If you're really into the source code, here's the hierarchy:

  • ./Algorithm: Algorithms for general purposes.
  • ./DataStructure: Data Structures for general purposes.
  • ./MatTool: Classes that handle operations on matrices. Providing 2D Forward Loops, mathematic operators on matrices, matrix converters and more.

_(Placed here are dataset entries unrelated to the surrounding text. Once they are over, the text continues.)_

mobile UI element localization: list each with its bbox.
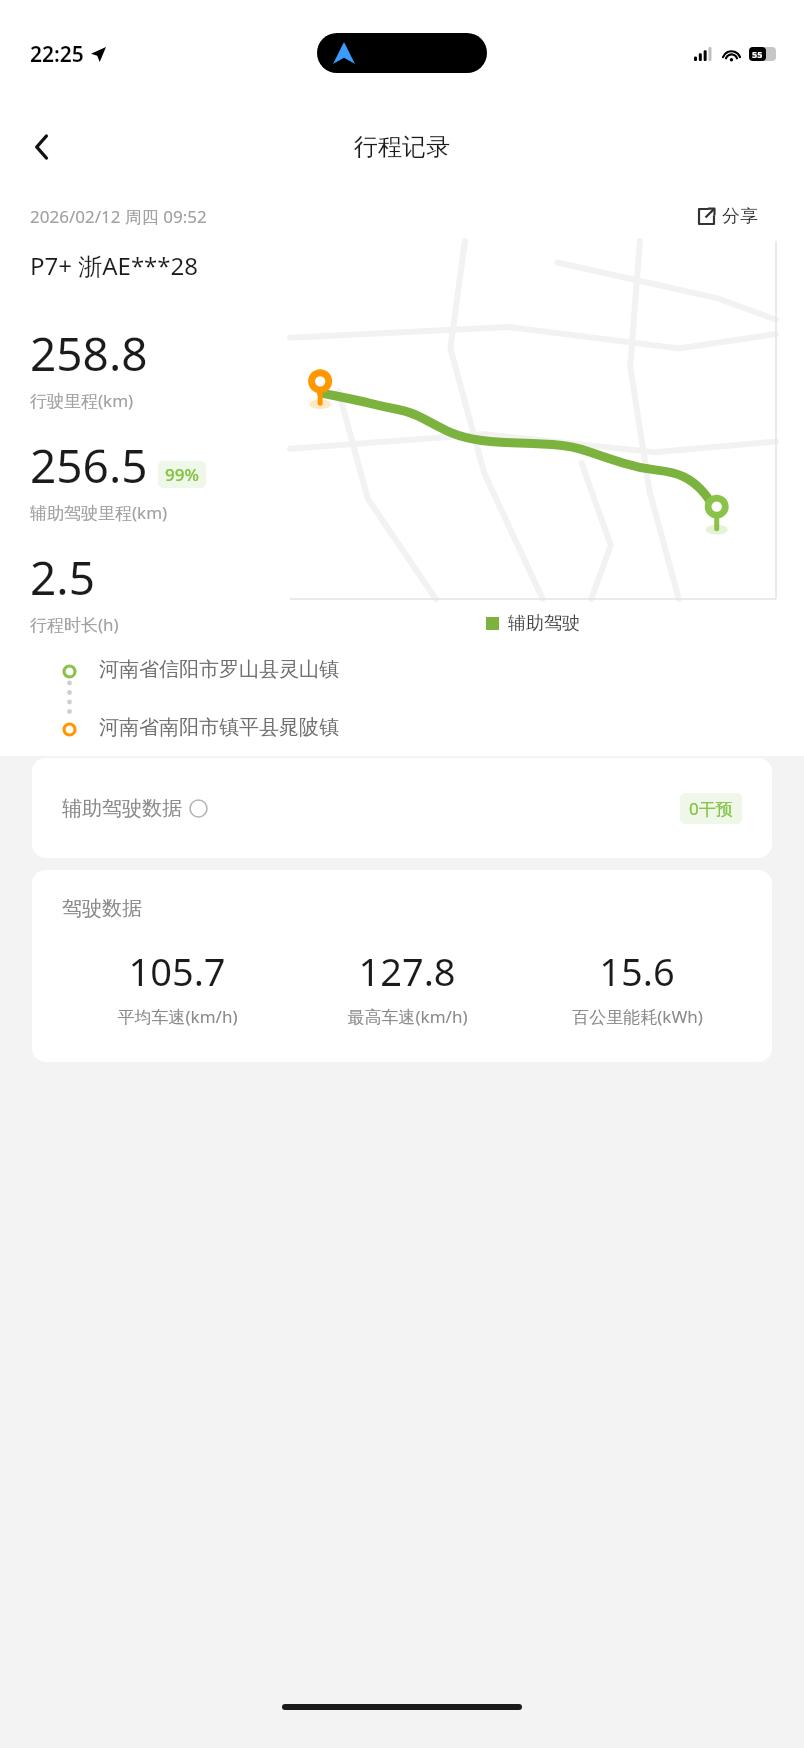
staticText: 258.8	[30, 322, 148, 385]
staticText: 行程时长(h)	[30, 613, 119, 636]
staticText: 55	[752, 48, 763, 60]
staticText: 0干预	[689, 797, 733, 820]
staticText: 辅助驾驶里程(km)	[30, 501, 168, 524]
staticText: 分享	[722, 205, 758, 228]
staticText: 驾驶数据	[62, 896, 142, 921]
staticText: 最高车速(km/h)	[347, 1005, 468, 1028]
staticText: 105.7	[128, 945, 226, 997]
staticText: 99%	[165, 463, 199, 486]
staticText: 百公里能耗(kWh)	[572, 1005, 703, 1028]
staticText: 河南省信阳市罗山县灵山镇	[99, 657, 339, 682]
staticText: 辅助驾驶	[508, 612, 580, 635]
button[interactable]: 分享	[680, 196, 776, 237]
staticText: 行驶里程(km)	[30, 389, 134, 412]
staticText: P7+ 浙AE***28	[30, 249, 199, 282]
staticText: 15.6	[599, 945, 675, 997]
staticText: 127.8	[358, 945, 456, 997]
staticText: 22:25	[30, 40, 84, 69]
staticText: 河南省南阳市镇平县晁陂镇	[99, 715, 339, 740]
staticText: 辅助驾驶数据	[62, 796, 182, 821]
button[interactable]: 辅助驾驶数据	[32, 758, 772, 858]
button[interactable]: Back	[18, 123, 66, 171]
staticText: 256.5	[30, 434, 148, 497]
staticText: 2026/02/12 周四 09:52	[30, 205, 207, 228]
staticText: 2.5	[30, 546, 95, 609]
staticText: 行程记录	[354, 132, 450, 162]
staticText: 平均车速(km/h)	[117, 1005, 238, 1028]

  • ./Util: Classes that are specialized in processing Fingerprint and Fingerprint only. Currently includes:
    • ./Util/Comparator: Compare fingerprints
    • ./Util/FeaturesExtractor: Extract minutiae from skeleton images
    • ./Util/Preprocessing: Pre-process the input images into ridges' skeleton
  • ./_doc: Document files

Regardless, this project's implementations and the algorithms behind them are absolutely incomprehensible to anyone without documentation (except me, ofc). Therefore, I'll try to write as many docs as I can to explain my code, I promise.